WYAV
- Myrtle Beach, South Carolina; United States;
- Broadcast area: Grand Strand
- Frequency: 104.1 MHz
- Branding: Wave 104.1

Programming
- Format: Classic rock

Ownership
- Owner: Dick Broadcasting; (Dick Broadcasting Company, Inc. of Tennessee);
- Sister stations: WRNN-FM, WWHK, WKZQ-FM, WMYB

History
- Former call signs: WLAT-FM (1978–1984)
- Call sign meaning: Similar to "wave"

Technical information
- Licensing authority: FCC
- Facility ID: 36947
- Class: C1
- ERP: 100,000 watts
- HAAT: 299 meters
- Transmitter coordinates: 33°35′27.00″N 79°2′55.00″W﻿ / ﻿33.5908333°N 79.0486111°W

Links
- Public license information: Public file; LMS;
- Webcast: Listen live
- Website: wave104.com

= WYAV =

WYAV (104.1 FM) is a classic rock radio station licensed to Myrtle Beach, South Carolina and serves the Grand Strand area. The station is licensed by the Federal Communications Commission (FCC) to broadcast with an effective radiated power (ERP) of 100 kW. The station goes by the name Wave 104.1 and its current slogan is "Classic Rock Wave 104.1." Its studios are located in Myrtle Beach and its transmitter is located in Murrells Inlet.

==History==
WLAT-FM in Conway, South Carolina played beautiful music at one time. The station then changed its call sign to WYAV and changed the format to a CHR/Top 40 format, under their new name as "The New Wave 104 FM". In the mid-1980s WYAV became the market's first 100,000-watt station and made another format change to AC. At the height of the station's popularity, WYAV bought an ad in the Myrtle Beach Sun-News to congratulate the listeners on making it the number-one station in the market. The format later changed to Adult Top 40, and eventually Classic Rock in November 1993.

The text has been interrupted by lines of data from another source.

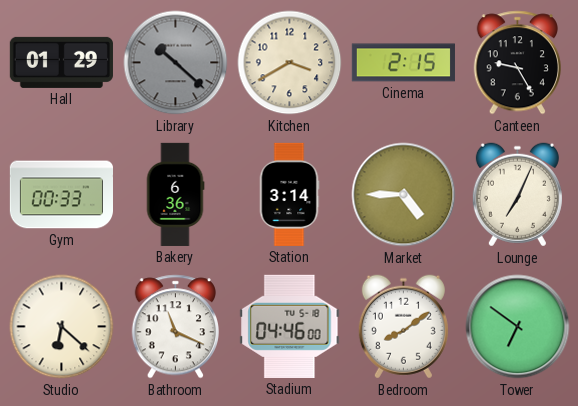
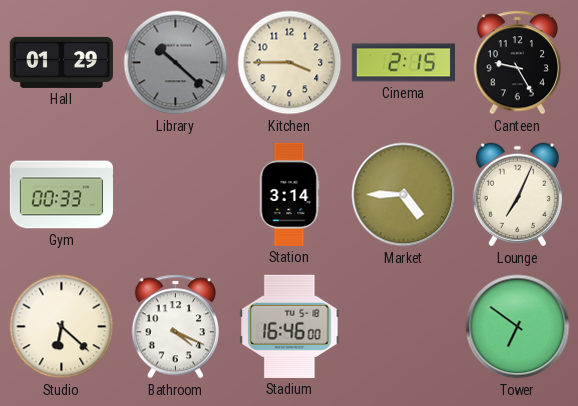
Kitchen: 3:40 -> 3:45
Bakery: 6:36 -> none
Bathroom: 11:19 -> 4:19
Stadium: 04:46 -> 16:46
Bedroom: 8:09 -> none
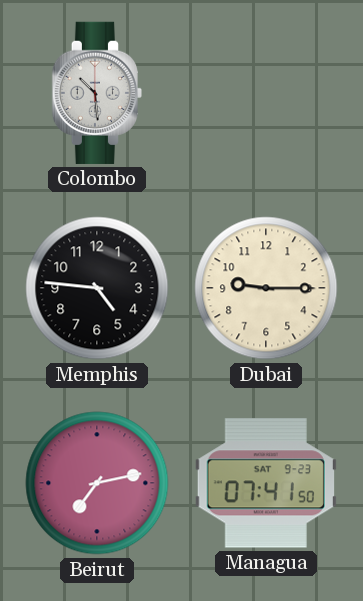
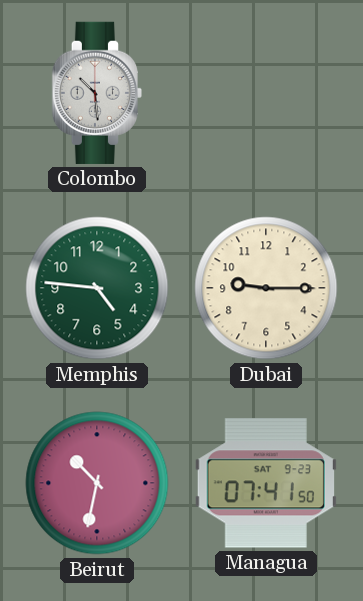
Memphis dial: black -> green
Beirut: 7:13 -> 10:32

In the 1990s, WYAV added Howard Stern. Eventually, Stern became too controversial and was dropped because the station couldn't sell advertising for him, according to program director Brian Rickman.

Mike Gagliano of WWBR Detroit became afternoon DJ and music director in 1999. Less than a year later he was back in Detroit at WRIF.

Previous logo

Until January 22, 2010, the station aired the syndicated morning show The Free Beer and Hot Wings Show. On January 25, 2010, Wave 104.1 and is sister station WKZQ-FM swapped morning shows.

The station is an affiliate of the syndicated Pink Floyd program "Floydian Slip."

In September 2017, Dick Broadcasting announced the purchase of Alpha Media stations in three markets — 18 stations and two translators in total, at a purchase price of $19.5 million. The acquisition of WYAV by Dick Broadcasting was consummated on December 20, 2017.